The week on Diggnation it’s a white board epiphany! Check out the new “idea paint” that turns any surface into a dry erase board. Plus, the guys discuss top Digg.com stories including a crazy Chatroulette stripper turns she-demon, a brand new and sexy turntable, Gmail’s new priority inbox, and 10 hot actresses caught blazing it up!

Segments

Idea Paint: Make Any Surface Dry-Erase!

Screw putting up a dry erase board in your home office – turn a whole wall into one with IdeaPaint ($30-$175). This ingenious paint turns anything you can paint into a reusable dry-erase surface, making it great for the office, kitchen, kid’s room, or garage, the latter so you can keep track of how many beers you’ve had while attempting to “fix” that old junker you’ve been tinkering with.

Chatroulette Stripper Turns Into She-Demon

Watch all these guys, looking idiotic at the sight of this pretty girl stripping for them, until she turns into she-devil. I haven’t enjoyed a ChatRoulette trick this much since the snake vs baby chicken flashing boob ruse.
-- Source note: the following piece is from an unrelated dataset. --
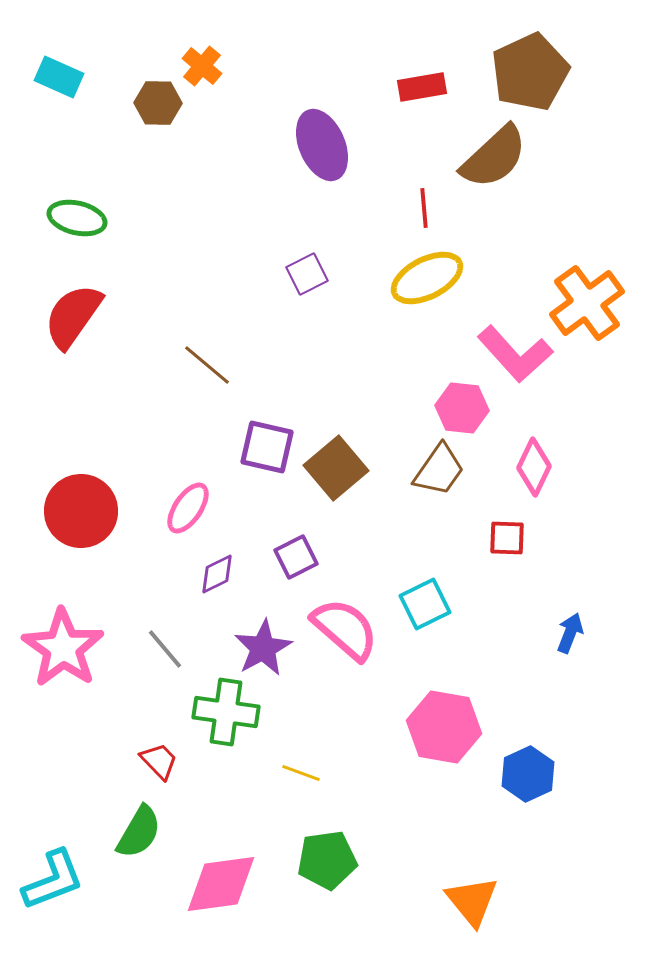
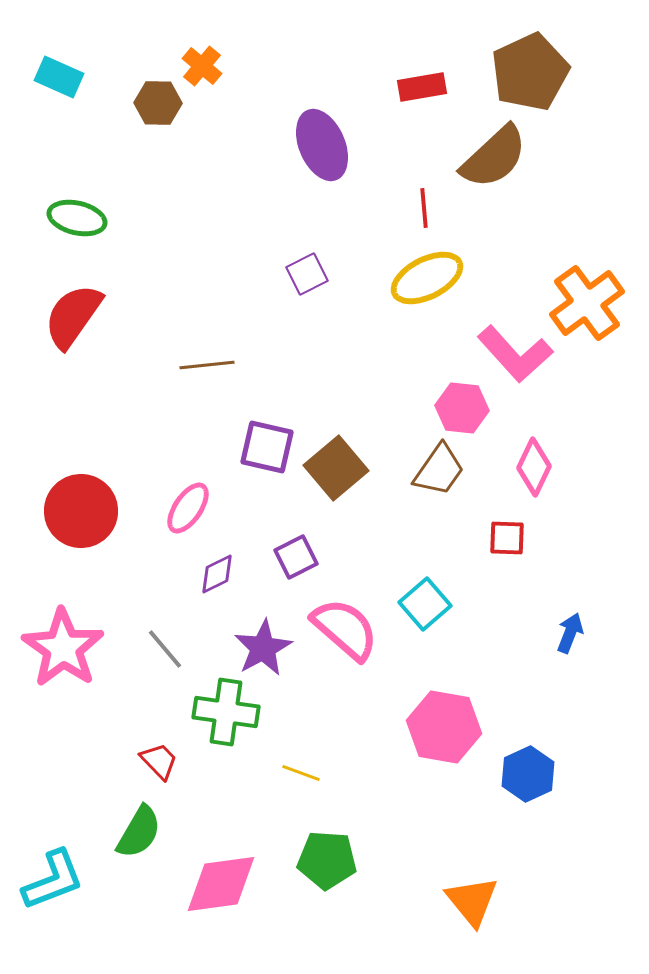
brown line at (207, 365): rotated 46 degrees counterclockwise
cyan square at (425, 604): rotated 15 degrees counterclockwise
green pentagon at (327, 860): rotated 12 degrees clockwise
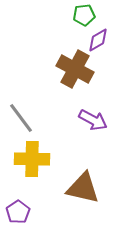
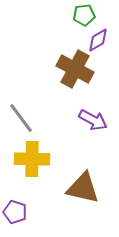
purple pentagon: moved 3 px left; rotated 20 degrees counterclockwise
Sort Important Emails with Gmail Priority Inbox

You know the feeling: opening up your e-mail to find hundreds of messages of varying importance. Some are automated reminders from your favorite sites, some are newsletters you have subscribed to, some are actually from real people trying to contact you, and so on. Separating the wheat from the chaff can be overwhelming much of the time, and even the most carefully crafted filters don’t keep up with the ever-changing nature of what’s important to you.

Awesome Denon 100 Turntable!

In celebration of the company’s 100th anniversary, Denon returns to its roots with the Denon 100 Turntable ($2,500). This high-end record player features the company’s high-performance direct-drive turntable technology, compatibility with the new DP-A100 cartridge, a five-year warranty, 100th anniversary logo badges, and a signed certificate of authenticity from the chief production engineer who hand crafted the device. For serious audiophiles or rich, vinyl-crazed hipsters only.

10 Hottest Actresses Blazing Up

Everyone knows marijuana turns people into raving lunatics who’d trade in their own moms for a cheeseburger meal with extra fries. Right? Yet in society’s eyes some folks are permitted to get high on the stuff while a dimmer view is taken of others. Male musicians, for example, get to smoke it without anyone batting an eyelid (“Real f****** high on drugs!”) so why not actresses?